TASK STATEMENT: Go to the line that contains "позволяется получить по" and transcribe from there to the end of the entries, that line and the last one included.

SUPPLIED DATA:
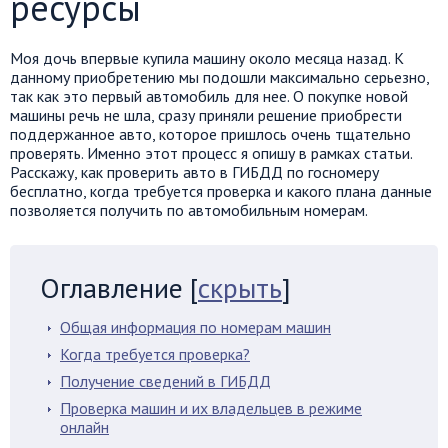
ресурсы
Моя дочь впервые купила машину около месяца назад. К
данному приобретению мы подошли максимально серьезно,
так как это первый автомобиль для нее. О покупке новой
машины речь не шла, сразу приняли решение приобрести
поддержанное авто, которое пришлось очень тщательно
проверять. Именно этот процесс я опишу в рамках статьи.
Расскажу, как проверить авто в ГИБДД по госномеру
бесплатно, когда требуется проверка и какого плана данные
позволяется получить по автомобильным номерам.
Оглавление
[
скрыть
]
Общая информация по номерам машин
Когда требуется проверка?
Получение сведений в ГИБДД
Проверка машин и их владельцев в режиме
онлайн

ANSWER:
позволяется получить по автомобильным номерам.
Оглавление
[
скрыть
]
Общая информация по номерам машин
Когда требуется проверка?
Получение сведений в ГИБДД
Проверка машин и их владельцев в режиме
онлайн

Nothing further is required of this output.